• **What you should do**: Copy out all lines of the records in which the word "Logs" appears.

• **Entries supplied**:
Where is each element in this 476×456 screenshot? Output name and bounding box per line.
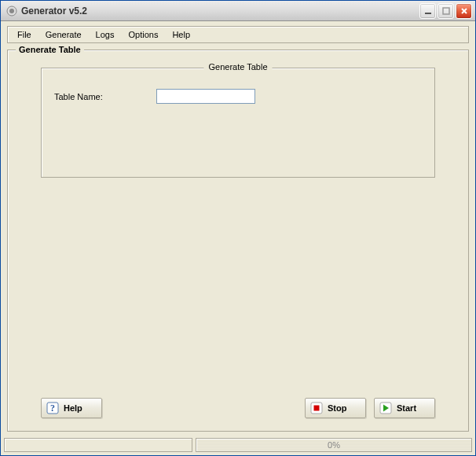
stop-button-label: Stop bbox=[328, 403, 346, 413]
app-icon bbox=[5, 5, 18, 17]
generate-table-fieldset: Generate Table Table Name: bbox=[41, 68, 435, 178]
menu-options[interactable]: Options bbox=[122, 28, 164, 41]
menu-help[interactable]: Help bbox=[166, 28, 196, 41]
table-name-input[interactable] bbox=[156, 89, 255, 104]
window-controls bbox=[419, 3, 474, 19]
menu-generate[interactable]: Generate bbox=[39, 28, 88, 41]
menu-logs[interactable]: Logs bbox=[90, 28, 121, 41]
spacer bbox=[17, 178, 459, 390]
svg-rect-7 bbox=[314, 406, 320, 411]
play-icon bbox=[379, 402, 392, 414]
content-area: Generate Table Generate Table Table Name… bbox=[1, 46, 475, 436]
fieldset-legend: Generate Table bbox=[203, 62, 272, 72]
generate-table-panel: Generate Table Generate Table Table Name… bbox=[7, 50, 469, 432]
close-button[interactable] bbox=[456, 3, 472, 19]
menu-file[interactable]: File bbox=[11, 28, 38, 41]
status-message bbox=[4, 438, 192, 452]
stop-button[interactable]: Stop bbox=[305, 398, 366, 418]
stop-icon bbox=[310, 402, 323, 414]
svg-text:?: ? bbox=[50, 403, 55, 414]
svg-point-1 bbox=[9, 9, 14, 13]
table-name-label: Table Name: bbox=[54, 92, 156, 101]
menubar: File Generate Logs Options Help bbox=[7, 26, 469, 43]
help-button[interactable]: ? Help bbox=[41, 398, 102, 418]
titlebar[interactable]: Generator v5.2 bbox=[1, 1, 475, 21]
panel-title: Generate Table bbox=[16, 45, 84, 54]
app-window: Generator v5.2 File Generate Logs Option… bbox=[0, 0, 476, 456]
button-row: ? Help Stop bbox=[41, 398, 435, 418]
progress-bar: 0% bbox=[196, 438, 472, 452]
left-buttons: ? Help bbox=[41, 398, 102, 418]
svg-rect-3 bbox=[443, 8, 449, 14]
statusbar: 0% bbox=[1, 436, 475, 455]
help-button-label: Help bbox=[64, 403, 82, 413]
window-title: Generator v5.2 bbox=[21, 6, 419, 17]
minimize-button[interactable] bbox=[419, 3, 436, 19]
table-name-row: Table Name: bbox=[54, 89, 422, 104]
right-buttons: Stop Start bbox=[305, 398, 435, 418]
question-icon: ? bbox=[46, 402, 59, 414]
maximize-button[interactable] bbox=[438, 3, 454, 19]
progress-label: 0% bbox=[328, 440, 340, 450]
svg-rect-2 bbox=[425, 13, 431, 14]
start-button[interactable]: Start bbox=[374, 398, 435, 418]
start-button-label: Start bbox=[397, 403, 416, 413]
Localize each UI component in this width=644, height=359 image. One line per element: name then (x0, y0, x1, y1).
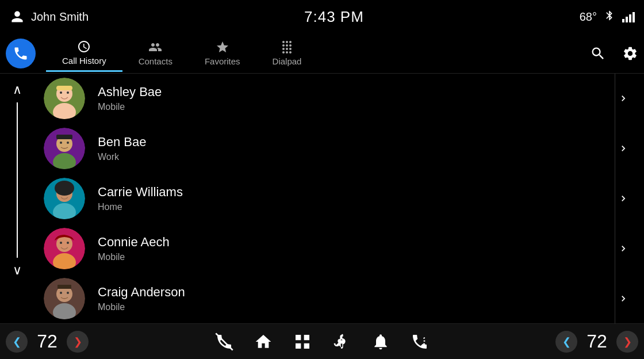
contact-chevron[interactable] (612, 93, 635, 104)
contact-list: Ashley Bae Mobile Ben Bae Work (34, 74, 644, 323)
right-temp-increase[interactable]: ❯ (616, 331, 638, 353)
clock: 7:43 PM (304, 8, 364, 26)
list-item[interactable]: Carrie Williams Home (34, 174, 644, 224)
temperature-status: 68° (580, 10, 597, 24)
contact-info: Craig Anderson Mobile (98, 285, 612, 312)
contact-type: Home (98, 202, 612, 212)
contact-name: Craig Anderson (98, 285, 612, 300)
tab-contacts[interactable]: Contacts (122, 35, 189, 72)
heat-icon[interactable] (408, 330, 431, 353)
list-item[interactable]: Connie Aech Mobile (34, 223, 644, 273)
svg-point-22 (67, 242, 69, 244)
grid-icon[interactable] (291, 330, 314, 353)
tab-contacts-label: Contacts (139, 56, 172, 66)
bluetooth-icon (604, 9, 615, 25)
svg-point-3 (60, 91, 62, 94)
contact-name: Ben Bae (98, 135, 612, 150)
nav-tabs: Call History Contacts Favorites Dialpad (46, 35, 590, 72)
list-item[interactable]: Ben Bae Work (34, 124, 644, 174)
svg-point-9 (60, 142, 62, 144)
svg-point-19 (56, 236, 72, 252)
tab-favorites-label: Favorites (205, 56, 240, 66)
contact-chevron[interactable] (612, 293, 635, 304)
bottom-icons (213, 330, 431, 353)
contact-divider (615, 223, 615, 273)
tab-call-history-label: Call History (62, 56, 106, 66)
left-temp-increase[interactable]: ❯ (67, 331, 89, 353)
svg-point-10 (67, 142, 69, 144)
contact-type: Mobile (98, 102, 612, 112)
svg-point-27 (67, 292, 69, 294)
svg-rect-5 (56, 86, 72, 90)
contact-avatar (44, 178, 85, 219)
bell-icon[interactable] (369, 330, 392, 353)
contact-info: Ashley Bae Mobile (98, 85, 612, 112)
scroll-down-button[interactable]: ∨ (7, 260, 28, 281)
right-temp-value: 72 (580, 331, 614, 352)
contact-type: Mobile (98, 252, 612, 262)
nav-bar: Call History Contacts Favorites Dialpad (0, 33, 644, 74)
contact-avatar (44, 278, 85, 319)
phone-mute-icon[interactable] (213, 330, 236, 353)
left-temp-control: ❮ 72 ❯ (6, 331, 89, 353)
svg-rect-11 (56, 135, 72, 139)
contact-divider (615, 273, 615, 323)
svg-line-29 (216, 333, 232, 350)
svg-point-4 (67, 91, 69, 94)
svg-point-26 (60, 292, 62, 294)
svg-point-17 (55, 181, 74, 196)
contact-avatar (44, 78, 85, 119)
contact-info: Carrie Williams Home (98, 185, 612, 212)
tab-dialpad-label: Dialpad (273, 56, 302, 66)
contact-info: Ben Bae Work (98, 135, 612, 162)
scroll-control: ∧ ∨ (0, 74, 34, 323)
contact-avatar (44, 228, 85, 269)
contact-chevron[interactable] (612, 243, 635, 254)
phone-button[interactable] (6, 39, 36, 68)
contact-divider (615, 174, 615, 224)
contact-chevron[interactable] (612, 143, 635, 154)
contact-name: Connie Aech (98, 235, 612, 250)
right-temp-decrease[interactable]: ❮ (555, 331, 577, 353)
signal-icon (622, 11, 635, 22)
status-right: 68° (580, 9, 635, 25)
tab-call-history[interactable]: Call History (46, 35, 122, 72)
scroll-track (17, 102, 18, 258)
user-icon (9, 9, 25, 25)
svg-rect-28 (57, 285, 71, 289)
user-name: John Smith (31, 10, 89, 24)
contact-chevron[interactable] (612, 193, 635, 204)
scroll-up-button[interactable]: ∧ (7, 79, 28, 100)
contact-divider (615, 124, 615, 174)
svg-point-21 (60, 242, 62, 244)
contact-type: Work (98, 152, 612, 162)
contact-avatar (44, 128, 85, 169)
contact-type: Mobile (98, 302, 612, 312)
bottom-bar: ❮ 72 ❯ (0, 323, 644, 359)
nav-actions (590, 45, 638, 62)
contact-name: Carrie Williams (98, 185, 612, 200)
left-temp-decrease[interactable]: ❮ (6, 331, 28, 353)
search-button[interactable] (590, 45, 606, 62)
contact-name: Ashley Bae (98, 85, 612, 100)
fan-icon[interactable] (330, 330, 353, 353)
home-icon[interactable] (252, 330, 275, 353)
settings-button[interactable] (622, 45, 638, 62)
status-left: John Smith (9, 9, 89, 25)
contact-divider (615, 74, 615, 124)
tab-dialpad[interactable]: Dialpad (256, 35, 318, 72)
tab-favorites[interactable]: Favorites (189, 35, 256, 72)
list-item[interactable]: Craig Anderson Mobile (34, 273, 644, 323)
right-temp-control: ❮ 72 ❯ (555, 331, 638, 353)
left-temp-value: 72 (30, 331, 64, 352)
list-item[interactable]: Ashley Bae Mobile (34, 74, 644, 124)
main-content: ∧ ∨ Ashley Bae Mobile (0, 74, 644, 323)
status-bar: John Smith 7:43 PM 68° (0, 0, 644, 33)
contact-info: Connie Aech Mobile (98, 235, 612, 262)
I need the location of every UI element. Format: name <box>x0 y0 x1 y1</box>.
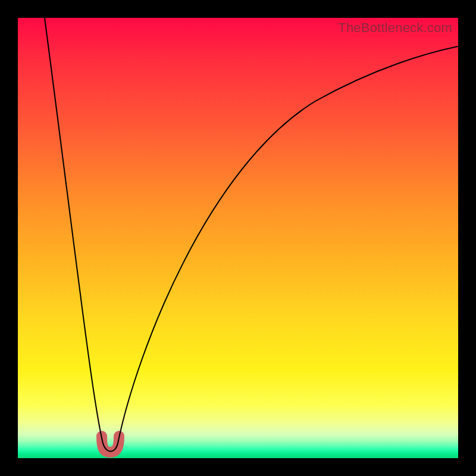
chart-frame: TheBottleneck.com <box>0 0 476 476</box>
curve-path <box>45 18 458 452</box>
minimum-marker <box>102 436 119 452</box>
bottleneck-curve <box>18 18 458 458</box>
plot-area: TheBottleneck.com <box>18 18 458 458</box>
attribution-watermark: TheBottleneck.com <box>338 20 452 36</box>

• **Solution**:
menu-logs[interactable]: Logs bbox=[90, 28, 121, 41]
menubar: File Generate Logs Options Help bbox=[7, 26, 469, 43]
app-window: Generator v5.2 File Generate Logs Option… bbox=[0, 0, 476, 456]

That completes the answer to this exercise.